Ignoring what his superiors want (a quick and expedient arrest), he’s anxious to find out who is really behind the grotesque murder of Jarvinia Baudler, an elderly German woman, retired cultural attache and former Nazi who was a brilliant, cruel and manipulative bisexual with as many enemies as she’d had lovers.

She had settled in the peaceful Umbrian village of Paradisio but had grown up in occupied Venice, and Cenni’s search for her killer leads him to the infamous wartime Nazi plot to flood Europe with counterfeit British pounds.

Just out in trade paperback is its predecessor, “The Last Enemy,” in which Cenni investigates the murder of a well-connected young American woman in Assissi during Holy Week. The author is an American, married to an Italian, who lived and studied in Italy for many years.

Scared to Live, by Stephen Booth, $25. We’ve long been fans of this series set in Eng land’s Peak District and featuring Constable Ben Cooper and Sergeant Diane Fry. She’s a prickly, ambitious outsider and he’s a laid-back local lad whose policeman father was well-loved in the district. For all their differences, they respect each other and work reasonably well together. Here they turn their attention to a house fire that took the lives of a young mother and two of her children and a seemingly unrelated home invasion that resulted in the murder of a reclusive spinster.
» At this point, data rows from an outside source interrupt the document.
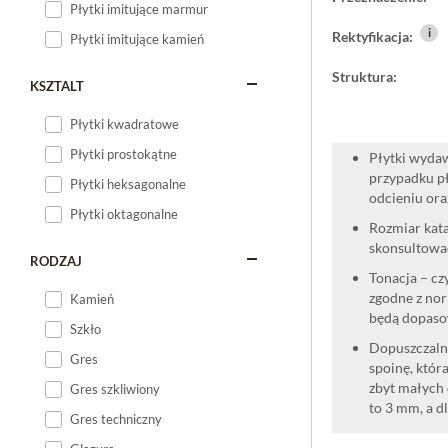
Płytki imitujące marmur
i
Rektyfikacja:
Płytki imitujące kamień
Struktura:
KSZTALT
Płytki kwadratowe
Płytki prostokątne
Płytki wydaw
przypadku pł
Płytki heksagonalne
odcieniu oraz
Płytki oktagonalne
Rozmiar kata
skonsultować
RODZAJ
Tonacja – cz
zgodne z nor
Kamień
będą dopaso
Szkło
Dopuszczalne
Gres
spoinę, która
zbyt małych 
Gres szkliwiony
to 3 mm, a d
Gres techniczny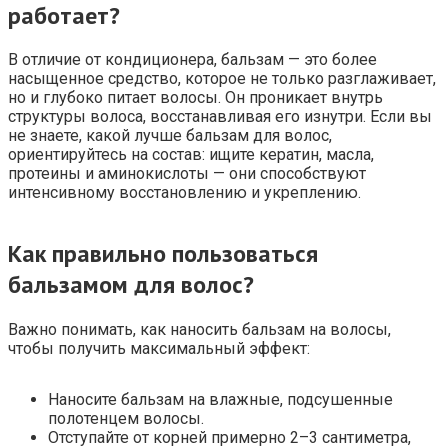
работает?
В отличие от кондиционера, бальзам — это более
насыщенное средство, которое не только разглаживает,
но и глубоко питает волосы. Он проникает внутрь
структуры волоса, восстанавливая его изнутри. Если вы
не знаете, какой лучше бальзам для волос,
ориентируйтесь на состав: ищите кератин, масла,
протеины и аминокислоты — они способствуют
интенсивному восстановлению и укреплению.
Как правильно пользоваться
бальзамом для волос?
Важно понимать, как наносить бальзам на волосы,
чтобы получить максимальный эффект:
Наносите бальзам на влажные, подсушенные
полотенцем волосы.
Отступайте от корней примерно 2–3 сантиметра,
What follows is a long, complicated investigation that uncovers links with the Bulgarian Mafia and baby smuggling, but for most of the book, the detectives as well as the reader are totally clueless as to where the investigation is going. That’s because vital information is withheld for no apparent reason other than to prolong the narrative.

Everything else about the book is spot-on — the setting is well realized, the characters and their relationships interesting and the plot credible — but at more than 400 pages, it’s at least 100 pages too long.

Publishers seem to think that heft is what readers today want in their mysteries and writers are forced to go along with this dictum, but we can’t believe that we are the only ones who are getting cranky about it.

Tom and Enid Schantz write regularly about new mystery releases.